Visitors use their smartphones to record a speech by Jack Ma, founder of Alibaba, as he speaks at the opening ceremony of the World Internet Conference in Wuzhen, November 19, 2014
A top Beijing official called for stronger management of the Internet Wednesday at a government-organised conference condemned by rights campaigners as a Chinese attempt to promote its online controls globally.
China, which censors online content it deems to be politically sensitive, opened the World Internet Conference in Wuzhen with the country's biggest Internet companies in attendance alongside a sprinkling of foreign executives and officials.
Participants at the three-day conference in the tiny eastern Chinese town have unfettered Internet access to sites denied to the rest of the country, such as Facebook and Twitter, attendees said.
As well as the social media giants, Beijing blocks some Western media websites including the New York Times and search engine Google, among others.
Vice Premier Ma Kai, the highest-ranking Chinese official attending, said the Internet could help spur the healthy development of the world's second largest economy but made clear the medium should be under control of the state.
"The Chinese government will strengthen administration of the Internet under the law," Ma said.
"A well-managed Internet concerns state sovereignty, dignity and development interests, and international security and social stability," he said.
Ahead of the conference, rights group Amnesty International described the gathering as a chilling attempt by Beijing to promote its own domestic Internet rules as a model for global regulation.
China imposes strict limits on freedom of expression, and rights groups say it uses state security as a pretence to crack down on political dissent.
"China appears eager to promote its own domestic Internet rules as a model for global regulation.
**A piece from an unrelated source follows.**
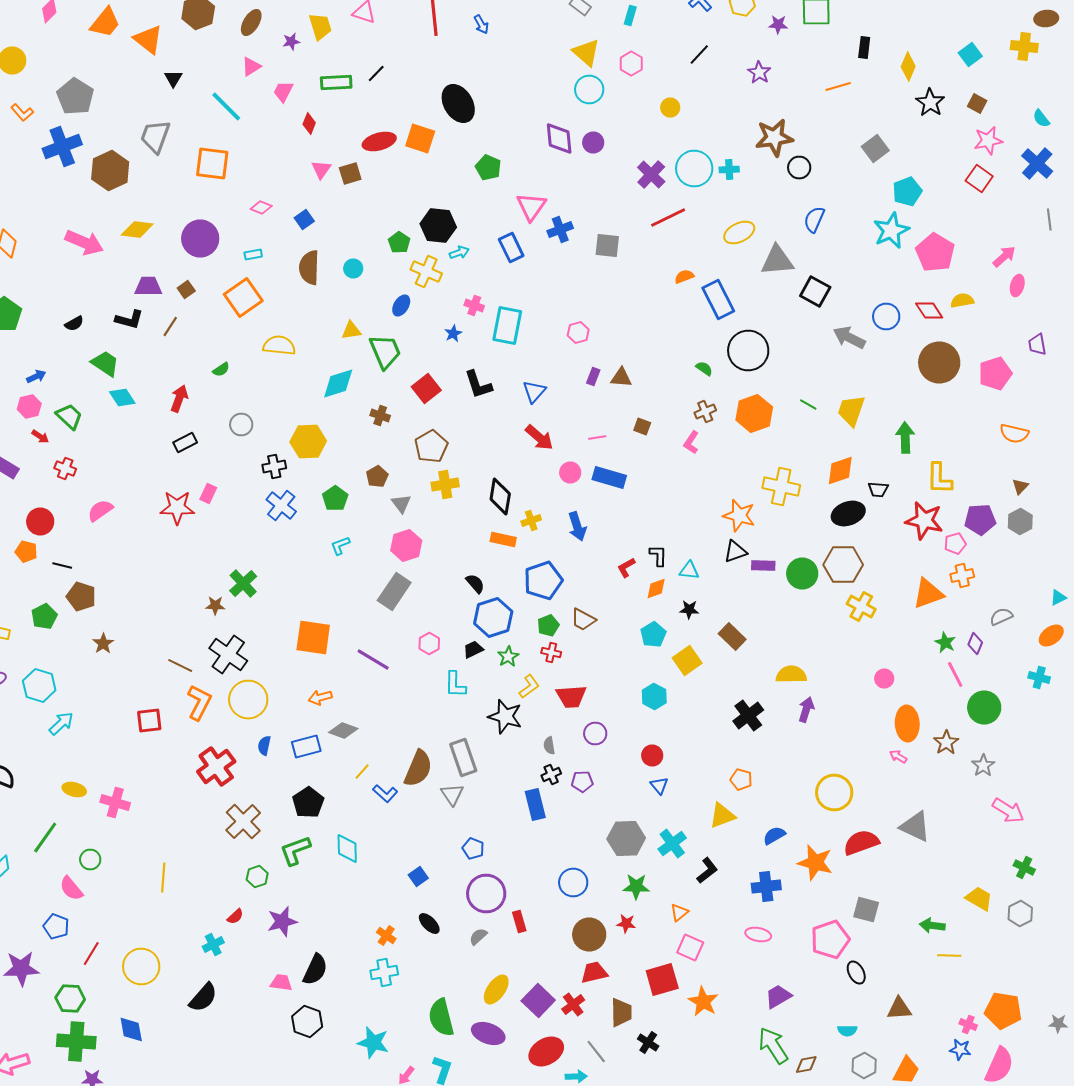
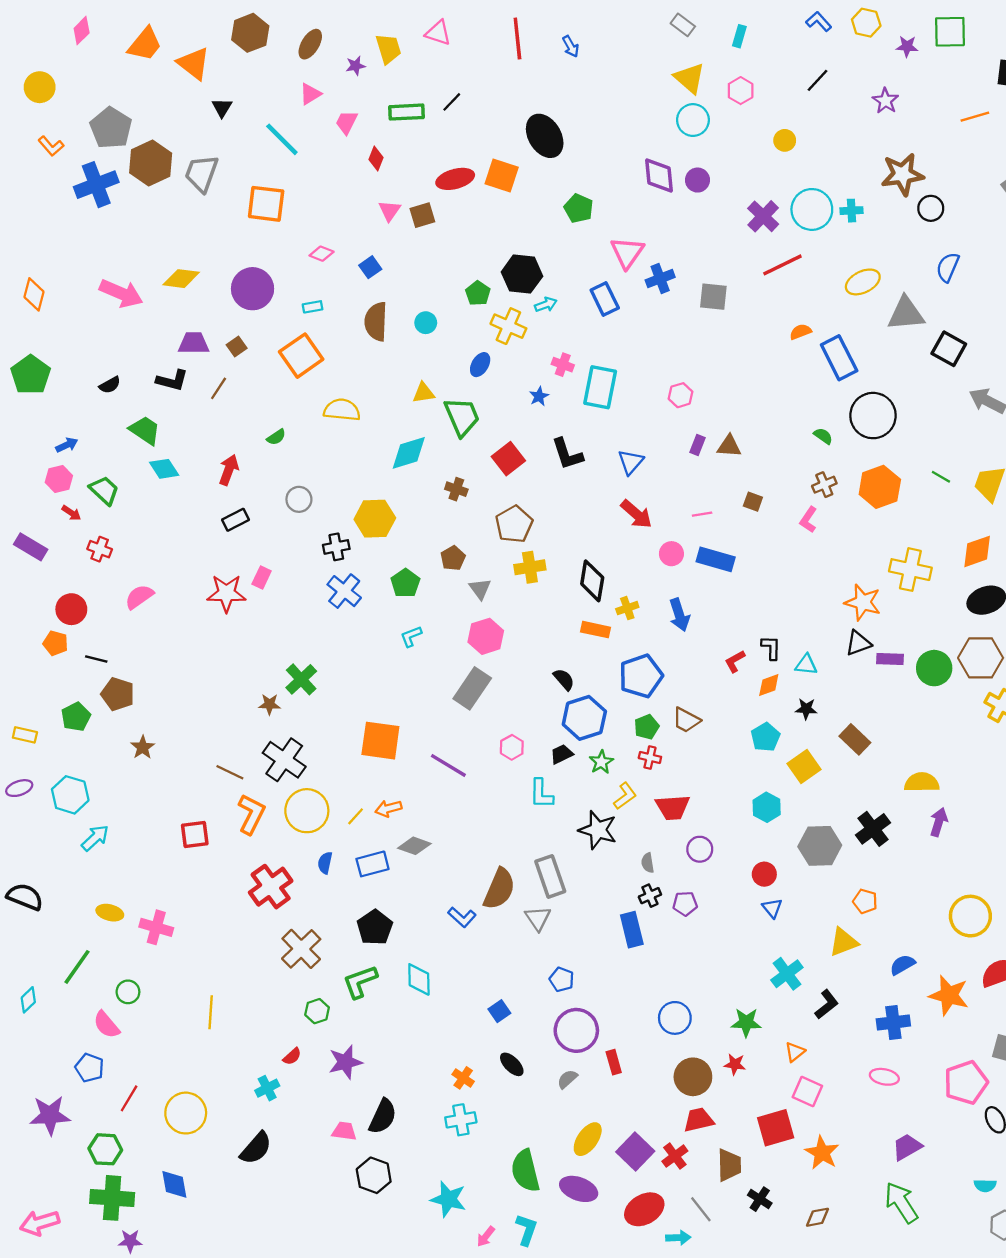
brown hexagon: (110, 170) -> (151, 163), moved
yellow line: (362, 772) -> (356, 816), moved
gray hexagon: (626, 838) -> (820, 846), moved
brown diamond: (806, 1064) -> (818, 1217), moved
This should send a chill down the spine of anyone that values online freedom," William Nee, China researcher at London-based Amnesty, said in a statement.
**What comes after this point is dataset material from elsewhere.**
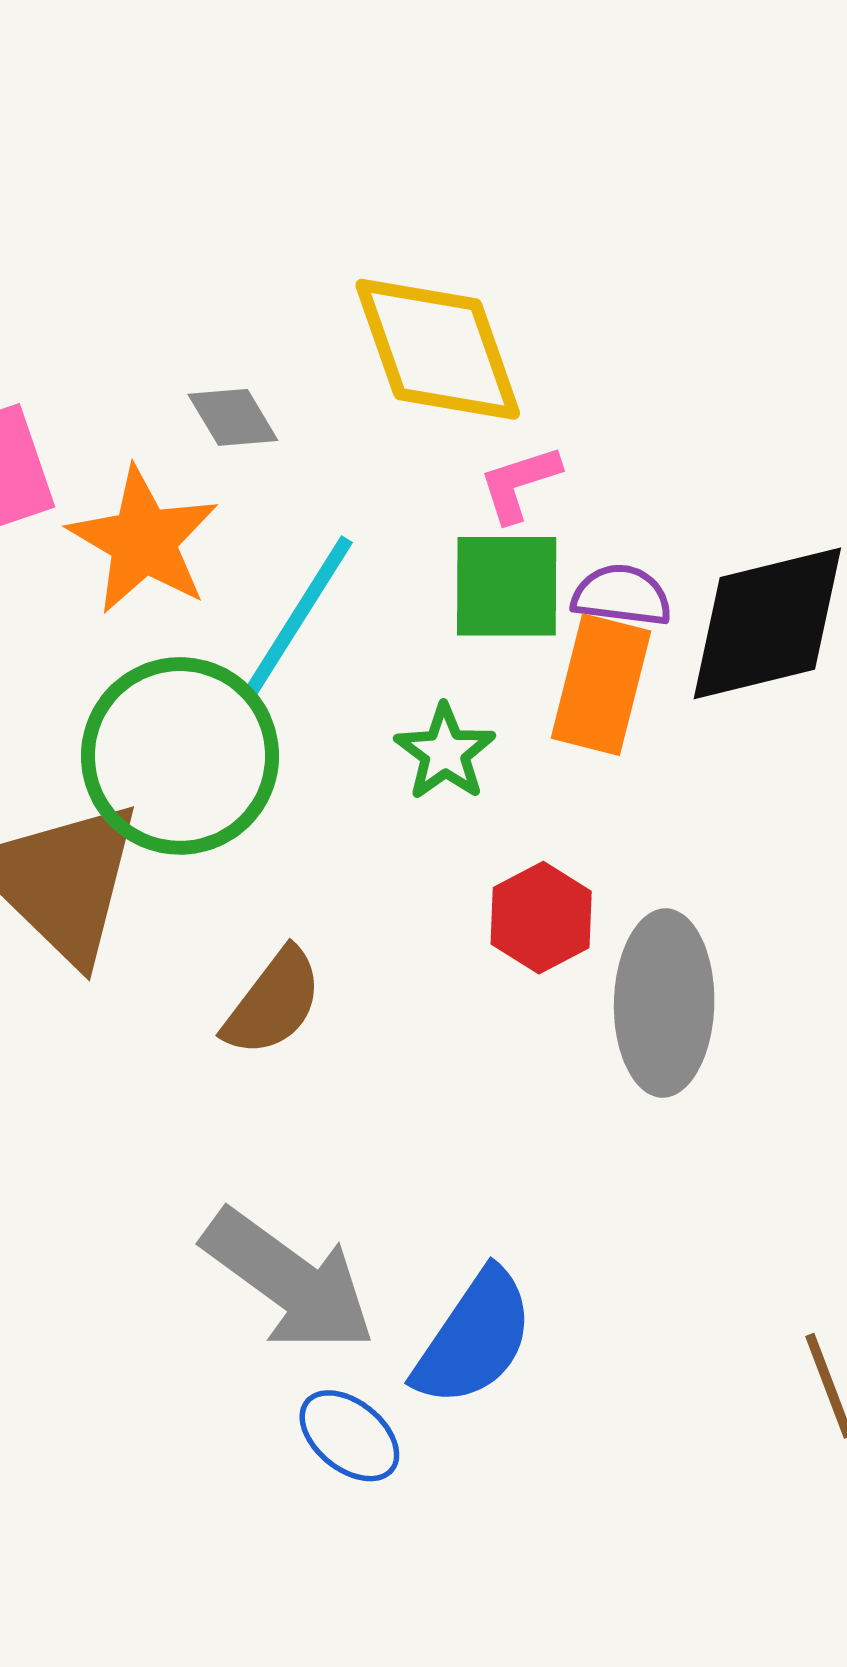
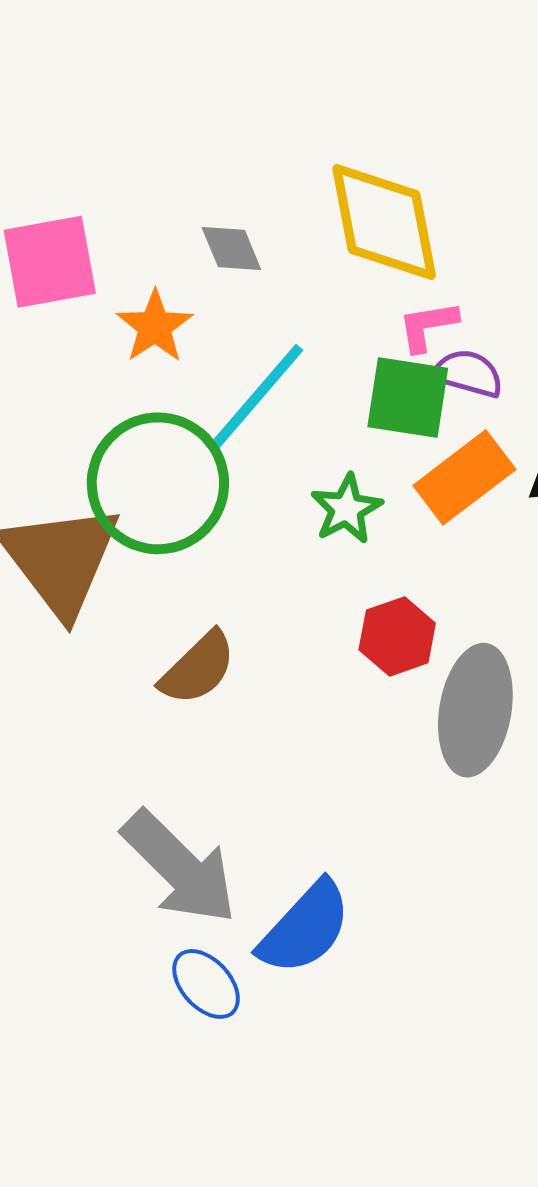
orange star: (143, 541) -> (155, 327), size x0.7
purple semicircle: (622, 595) -> (468, 373), moved
orange rectangle: (601, 685) -> (464, 477), turned 30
Ma also called for cracking down on crime and terrorist activities making use of the Internet, as well as joint efforts to thwart cyber attacks.
- 'Elephant in the room' -
China and the United States have traded accusations of state-sponsored cyber-spying, with Washington in May charging five Chinese military officers for breaking into US computers for industrial espionage purposes.
The head of China's powerful State Internet Information Office, Lu Wei, dangled the promise of the world's largest Internet market before the companies attending.
"China has a population of over 1.3 billion and an Internet population of over 600 million," he told the opening ceremony. "I hope everyone can find a market here and seize business opportunities."
Amnesty urged business leaders at the conference to speak out for online freedom and "challenge the Chinese government's shameful record", with Nee adding: "Human rights should not be the elephant in the room."
Foreign company representatives attending include the executive chairman of networking site LinkedIn, Reid Hoffman, and Facebook's vice president for corporate development Vaughan Smith.
LinkedIn launched a Chinese version of its site earlier this year, which unlike its English-language counterpart does not allow group discussions.
Facebook has an office in Hong Kong, where it is not blocked, and has also reportedly rented office space in Beijing in a bid to boost its business selling online ads to Chinese companies and local governments seeking to promote themselves abroad.
Its founder Mark Zuckerberg has been learning Chinese and impressed observers last month when he conducted a 30-minute Q&A session in Mandarin at a top Beijing university.
Jack Ma, founder of e-commerce giant Alibaba which recently listed on the New York Stock Exchange, told the conference the Internet had "deeply influenced and changed Chinese society and the economy in all aspects".